1993 was a year of great expectation for Benetton and Schumacher. The German won one race but was not able to challenge for the World Title as the superiority of the Benneton machine was not fully exploited. The year was once again dominated by Williams and only Senna, in an inferior McLaren, was able to regularly challenge Alain Prost, who had at his disposal the strongest package in terms of engine, chassis and specially electronics. Nevertheless this was a crucial year for developing the Bennetton machine as electronic launch and traction controls were incorporated into an engine control unit (ECU).
Schumacher won his first World Championship in 1994 while driving for Benetton in an extremely controversial season marred by allegations of cheating and the deaths of Ayrton Senna & Roland Ratzenberger at the San Marino Grand Prix at Imola.
He won six of the first seven events. The raw speed of the Benetton was a surprise to the other teams whom started allegations of cheating, claiming Benetton had found a way to violate the ban on electronic aids that had been imposed by the FIA, including Traction Control, Launch Control and specially the adaptive suspension.
After Senna's death while leading the race at Imola, Damon Hill inherited the responsibility of fighting for the World Championship.
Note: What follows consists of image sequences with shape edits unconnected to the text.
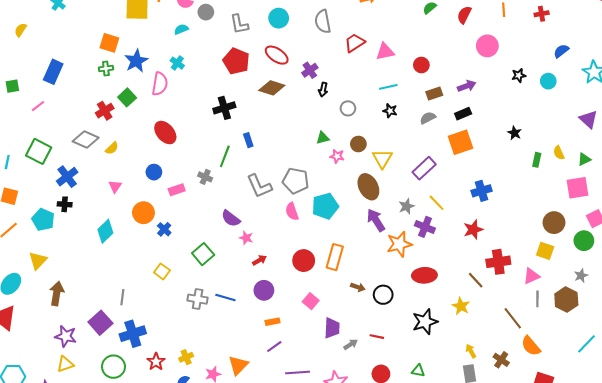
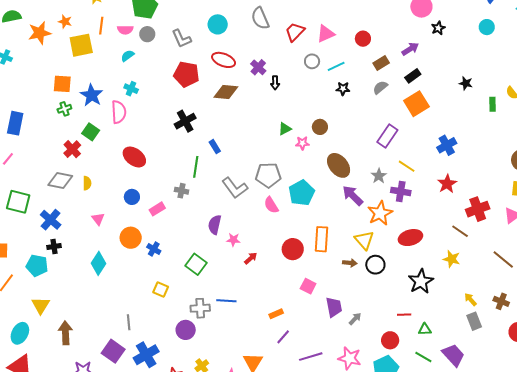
black star: (519, 75) -> (438, 28), moved
gray circle: (348, 108) -> (312, 61), moved
yellow semicircle: (112, 148) -> (87, 183), turned -32
yellow triangle: (382, 159) -> (364, 240), moved
purple semicircle: (231, 218) -> (215, 225), turned 78
purple circle: (264, 290) -> (186, 330), moved
red line: (377, 337) -> (404, 315), moved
Hill struggled to keep on pace with the Benetton with an inferior Williams, but due to several disqualifications and bans for Schumacher, he began to close the gap in the standings. Leading by a single point going into the final race in Australia, Schumacher clinched the title after crashing into Hill, putting both drivers out. He won the title thanks to that single point lead.
For 1995, Schumacher stayed with Benetton, whom had switched to Renault engines. He successfully defended his crown that season, accumulating 30 more points than the second placed driver, who was once again Hill. With teammate Johnny Herbert, he also helped Benetton win its first (and only) Constructors' Championship. In 1994 and 1995, his two first championship seasons, Schumacher won 17 races, achieved 21 podiums, and notched ten pole positions. During this span of 31 grands prix, only once did he qualify worse than fourth position, at the 1995 Belgium Grand Prix, where he started 16th on the grid but still managed to win the race.
In 1996, Michael signed a contract with Ferrari, which at the time was a highly risky move, given Ferrari's championship drought (the Italian giants had not won a title since 1979). In his first year at the Scuderia, he wrung the neck out of a very poor car and managed to finish 3rd in the driver's championship, behind only the two Williams' drivers.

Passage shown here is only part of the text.